The need for caution is partly due to the legacy mainframe technology still in use at many DMVs, which requires careful migration to avoid breaking the whole system. That becomes especially difficult if that mainframe has been in use for several decades, said Kellie Kerstetter, NIC’s general manager for Louisiana, as a long-in-use system can “permeate the agency's operations” and so make them reluctant to change.
In addition to still being on mainframe, many DMVs still rely on paper for customer applications and other processes. Transitioning away from that and digitizing those records can also be costly.
“You can't just hit delete,” said Shane Bigelow, CEO at digital title management company Champ Titles, which is also a partner on the West Virginia DMV’s new initiative. Instead, he said, the combination of dated technology and paper creates a “very tangled web” that must be unwound slowly.
Nationally, there is still a long way to go to reach what Seth Engel, a senior product marketing manager at DocuSign, described in a blog post as a “paperless DMV.” As of 2020, Engel wrote that while most states allowed driver’s license renewals to be done online, there were still some holdouts, even though it is one of the easiest processes to digitize as information is all contained in a central database.
But with more than 50 states and territories with their own systems, technology and procurement processes, modernization will be slow and uneven as different jurisdictions approach it in their own way.
Moving to cloud and software as a service can help ease the modernization process, Bigelow said, if that is the path states go down. Where it used to take three to five years to roll out some upgrades, those systems mean they can now be launched in a matter of months with the necessary customizations and create “price efficiencies and rollout efficiency” for states.

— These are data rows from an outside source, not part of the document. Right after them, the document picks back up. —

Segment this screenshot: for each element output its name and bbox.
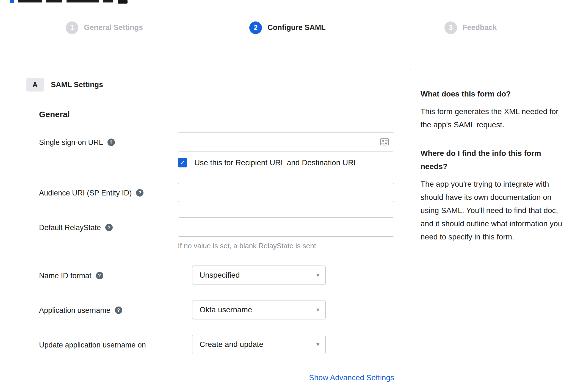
contact-card-icon[interactable]: [380, 138, 389, 145]
saml-form: Single sign-on URL ?: [39, 132, 394, 382]
step-general-settings[interactable]: 1 General Settings: [13, 12, 196, 43]
chevron-down-icon: ▾: [316, 341, 319, 348]
sso-url-input-wrap: [178, 132, 394, 151]
clipped-icon-fragment: [118, 0, 128, 4]
help-section-body: The app you're trying to integrate with …: [421, 178, 562, 244]
relay-state-row: Default RelayState ? If no value is set,…: [39, 217, 394, 250]
section-title: SAML Settings: [51, 81, 103, 89]
step-number-badge: 2: [249, 21, 262, 34]
general-group-title: General: [39, 110, 394, 119]
name-id-format-row: Name ID format ? Unspecified ▾: [39, 266, 394, 285]
chevron-down-icon: ▾: [316, 272, 319, 279]
audience-uri-label: Audience URI (SP Entity ID): [39, 188, 132, 198]
name-id-format-label-col: Name ID format ?: [39, 266, 192, 285]
advanced-settings-row: Show Advanced Settings: [39, 373, 394, 382]
chevron-down-icon: ▾: [316, 306, 319, 313]
audience-uri-label-col: Audience URI (SP Entity ID) ?: [39, 183, 178, 202]
help-icon[interactable]: ?: [107, 139, 115, 146]
update-app-username-row: Update application username on Create an…: [39, 335, 394, 354]
app-username-row: Application username ? Okta username ▾: [39, 300, 394, 319]
app-username-label-col: Application username ?: [39, 300, 192, 319]
help-section-where: Where do I find the info this form needs…: [421, 147, 562, 244]
step-label: Feedback: [463, 23, 497, 32]
section-header: A SAML Settings: [26, 78, 394, 92]
name-id-format-control-col: Unspecified ▾: [192, 266, 394, 285]
help-section-title: What does this form do?: [421, 87, 562, 101]
sso-url-input[interactable]: [178, 132, 394, 151]
step-feedback[interactable]: 3 Feedback: [379, 12, 562, 43]
help-section-body: This form generates the XML needed for t…: [421, 105, 562, 131]
recipient-url-checkbox-row: ✓ Use this for Recipient URL and Destina…: [178, 158, 394, 167]
name-id-format-label: Name ID format: [39, 271, 92, 280]
app-username-control-col: Okta username ▾: [192, 300, 394, 319]
help-icon[interactable]: ?: [136, 189, 143, 197]
app-username-select[interactable]: Okta username ▾: [192, 300, 326, 319]
app-username-value: Okta username: [200, 305, 252, 314]
audience-uri-row: Audience URI (SP Entity ID) ?: [39, 183, 394, 202]
relay-state-hint: If no value is set, a blank RelayState i…: [178, 242, 394, 250]
relay-state-input[interactable]: [178, 218, 394, 236]
help-sidebar: What does this form do? This form genera…: [421, 69, 562, 244]
step-label: General Settings: [84, 23, 143, 32]
sso-url-control-col: ✓ Use this for Recipient URL and Destina…: [178, 132, 394, 167]
help-icon[interactable]: ?: [96, 272, 103, 279]
recipient-url-checkbox-label: Use this for Recipient URL and Destinati…: [194, 158, 358, 167]
show-advanced-settings-link[interactable]: Show Advanced Settings: [309, 373, 394, 382]
clipped-title-fragment: [67, 0, 99, 2]
app-username-label: Application username: [39, 306, 110, 315]
clipped-title-fragment: [103, 0, 113, 2]
step-number-badge: 3: [444, 21, 457, 34]
help-section-title: Where do I find the info this form needs…: [421, 147, 562, 173]
saml-settings-card: A SAML Settings General Single sign-on U…: [13, 69, 411, 392]
sso-url-row: Single sign-on URL ?: [39, 132, 394, 167]
step-number-badge: 1: [66, 21, 78, 34]
audience-uri-control-col: [178, 183, 394, 202]
update-app-username-value: Create and update: [200, 340, 263, 349]
step-configure-saml[interactable]: 2 Configure SAML: [196, 12, 379, 43]
name-id-format-select[interactable]: Unspecified ▾: [192, 266, 326, 285]
wizard-stepper: 1 General Settings 2 Configure SAML 3 Fe…: [13, 12, 562, 43]
sso-url-label-col: Single sign-on URL ?: [39, 132, 178, 167]
recipient-url-checkbox[interactable]: ✓: [178, 158, 187, 167]
sso-url-label: Single sign-on URL: [39, 138, 103, 147]
help-icon[interactable]: ?: [115, 307, 122, 314]
step-label: Configure SAML: [267, 23, 325, 32]
audience-uri-input-wrap: [178, 183, 394, 202]
clipped-title-fragment: [18, 0, 42, 2]
update-app-username-label-col: Update application username on: [39, 335, 192, 354]
clipped-logo-fragment: [10, 0, 14, 3]
clipped-title-fragment: [46, 0, 62, 2]
relay-state-label: Default RelayState: [39, 223, 101, 232]
relay-state-input-wrap: [178, 217, 394, 237]
update-app-username-select[interactable]: Create and update ▾: [192, 335, 326, 354]
relay-state-control-col: If no value is set, a blank RelayState i…: [178, 217, 394, 250]
help-icon[interactable]: ?: [105, 224, 113, 231]
name-id-format-value: Unspecified: [200, 271, 240, 280]
section-a-badge: A: [26, 78, 44, 92]
update-app-username-label: Update application username on: [39, 340, 146, 350]
help-section-what: What does this form do? This form genera…: [421, 87, 562, 131]
update-app-username-control-col: Create and update ▾: [192, 335, 394, 354]
audience-uri-input[interactable]: [178, 183, 394, 202]
clipped-app-header: [0, 0, 575, 4]
relay-state-label-col: Default RelayState ?: [39, 217, 178, 250]
page-content: A SAML Settings General Single sign-on U…: [13, 69, 562, 392]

McQuinn said it has also helped that NIC has been partnering with West Virginia’s DMV on various modernization efforts since 2007, helping ensure a strong relationship and open lines of communication between all stakeholders.
The COVID-19 pandemic prompted many DMVs to rethink how they deliver their services, with many leaning heavily on online offerings to try and reduce the number of in-person visits. For example, California now offers the ability to take a driver’s license knowledge test and renew a disabled person’s parking placard as one of their many services, as well as encouraging customers to update their information online—a service available in most states—and upgrading its license and identification card application.
At the time of the launch of its online disabled parking placard renewal, California DMV Director Steve Gordon said it was the “next big thing in our customer-focused modernization efforts,” and would help reduce fraud.
Californians appear to have already embraced the state DMV’s online-first approach. The agency said it had 23 million online transactions in 2020—during the worst of the pandemic—with more than 1 million virtual sessions that previously would have required an office visit.
Kerstetter said the future of DMVs nationwide is going to be “contactless,” where all things can be done online except required in-person transactions like sight tests, driving tests and identity verification. McQuinn said agencies must build “the foundation from the digital perspective,” then can “go out and meet the citizens where they want to interact and transact,” which is increasingly online.